Global stock markets surged after Washington and Tehran confirmed a landmark agreement to end their conflict and reopen the Strait of Hormuz Adam Śmigielski/UNSPLASH

Global stock markets surged on Monday after Washington and Tehran confirmed a landmark agreement to end their conflict and reopen the Strait of Hormuz, easing fears of prolonged energy disruption.

The actual signing of the US-Iran deal is scheduled to take place on Friday, 19 June 2026. It is a tentative deal on ending the hostilities in the Middle East which sent stocks soaring and oil prices dropping.

Market Rally as Peace Deal Sparks Global Relief

Japan's Nikkei 225 jumped more than five per cent in early trading, while South Korea's Kospi and Taiwan's Taiex also rallied strongly, reflecting investor optimism over the sudden geopolitical breakthrough.

US stock futures also climbed, with S&P 500 and Nasdaq contracts rising as traders reacted to news of the ceasefire and expected easing of global risk pressures.

Oil Collapse and Energy Outlook After Strait Reopening

Brent crude prices fell sharply by around four to five per cent, dropping below 83 dollars a barrel as traders priced in the return of oil flows through the key waterway.

Analysts said the deal could ease inflation pressures globally, but warned that full normalisation of shipping in the Gulf could take many months due to logistical delays and security concerns.

Trump Announces Reopening of Strait of Hormuz

US President Donald Trump said in a social media post that he had authorised the reopening of the Strait of Hormuz and the removal of naval restrictions, calling it a turning point for global energy stability.

However, shipping experts cautioned that despite the announcement, thousands of vessels remain stranded in and around the Gulf, with concerns over mines, damaged infrastructure and insurance risks continuing to slow recovery efforts.
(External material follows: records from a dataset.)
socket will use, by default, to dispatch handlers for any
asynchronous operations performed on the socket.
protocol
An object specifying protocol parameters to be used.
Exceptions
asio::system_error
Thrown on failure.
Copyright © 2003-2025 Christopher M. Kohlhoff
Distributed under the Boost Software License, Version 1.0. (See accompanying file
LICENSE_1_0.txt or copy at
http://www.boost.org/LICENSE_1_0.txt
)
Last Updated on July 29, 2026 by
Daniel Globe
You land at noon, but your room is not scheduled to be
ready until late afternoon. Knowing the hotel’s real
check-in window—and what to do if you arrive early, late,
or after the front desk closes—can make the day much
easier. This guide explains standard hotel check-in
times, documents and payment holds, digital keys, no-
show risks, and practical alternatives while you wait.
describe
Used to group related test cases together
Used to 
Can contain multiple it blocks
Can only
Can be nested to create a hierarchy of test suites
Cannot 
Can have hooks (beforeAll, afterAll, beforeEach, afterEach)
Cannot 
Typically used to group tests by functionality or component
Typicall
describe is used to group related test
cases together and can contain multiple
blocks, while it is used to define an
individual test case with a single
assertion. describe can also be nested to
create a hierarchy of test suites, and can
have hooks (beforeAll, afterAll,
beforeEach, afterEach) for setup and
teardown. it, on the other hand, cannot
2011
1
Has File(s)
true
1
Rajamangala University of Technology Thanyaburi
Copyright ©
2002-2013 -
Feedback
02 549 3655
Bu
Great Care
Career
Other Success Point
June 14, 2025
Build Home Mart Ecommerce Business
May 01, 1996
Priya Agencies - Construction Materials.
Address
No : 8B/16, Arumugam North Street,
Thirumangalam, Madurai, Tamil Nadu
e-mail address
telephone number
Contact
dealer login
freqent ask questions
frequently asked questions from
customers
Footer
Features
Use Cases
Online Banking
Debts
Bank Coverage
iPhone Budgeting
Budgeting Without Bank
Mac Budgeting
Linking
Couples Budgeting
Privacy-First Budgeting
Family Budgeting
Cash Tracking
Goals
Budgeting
Oil Prices Fall Across the Globe

Economists said the fall in oil prices would likely ease inflation pressures across major economies, giving central banks more room to consider interest rate cuts later in the year. Market strategists also noted that renewed stability in the Middle East could improve investor sentiment in Europe and the United States, especially in energy intensive sectors.

However, they warned that volatility could return quickly if implementation of the agreement falters or if regional tensions resurface unexpectedly. Energy analysts highlighted that reopening the Strait of Hormuz would be crucial for restoring global supply chains, though they emphasised the process would be gradual.

Prices Won't Go Back to Normal Immediately

The International Energy Agency previously estimated a shortfall of around fourteen million barrels per day during the disruption, underscoring the scale of the shock to global markets.

Insurance firms and shipping companies also warned that war risk premiums and logistical bottlenecks would not disappear immediately, even with a formal ceasefire in place.

It may take several months for global energy flows to return to the way it was, due to the logistical challenges of clearing the backlog of vessels in the Gulf and the need to clear Iranian naval mines in the water.

Despite the challenges, markets remained broadly optimistic, with traders betting that the agreement could mark a turning point for global trade, energy security and regional diplomacy over the coming months.

US, Europe, Asia Need to Talk

Attention now turns to upcoming monetary policy meetings in the United States, Europe and Asia, where policymakers will assess whether the decline in oil prices provides enough confidence to adjust their inflation outlooks and potentially signal a shift toward looser financial conditions if stability holds.

Analysts also said that while the immediate market reaction has been strongly positive, the longer-term trajectory will depend on whether both sides fully implement the agreement, maintain open shipping routes and avoid renewed escalation that could disrupt energy supplies and reverse recent gains in investor confidence globally over the time period.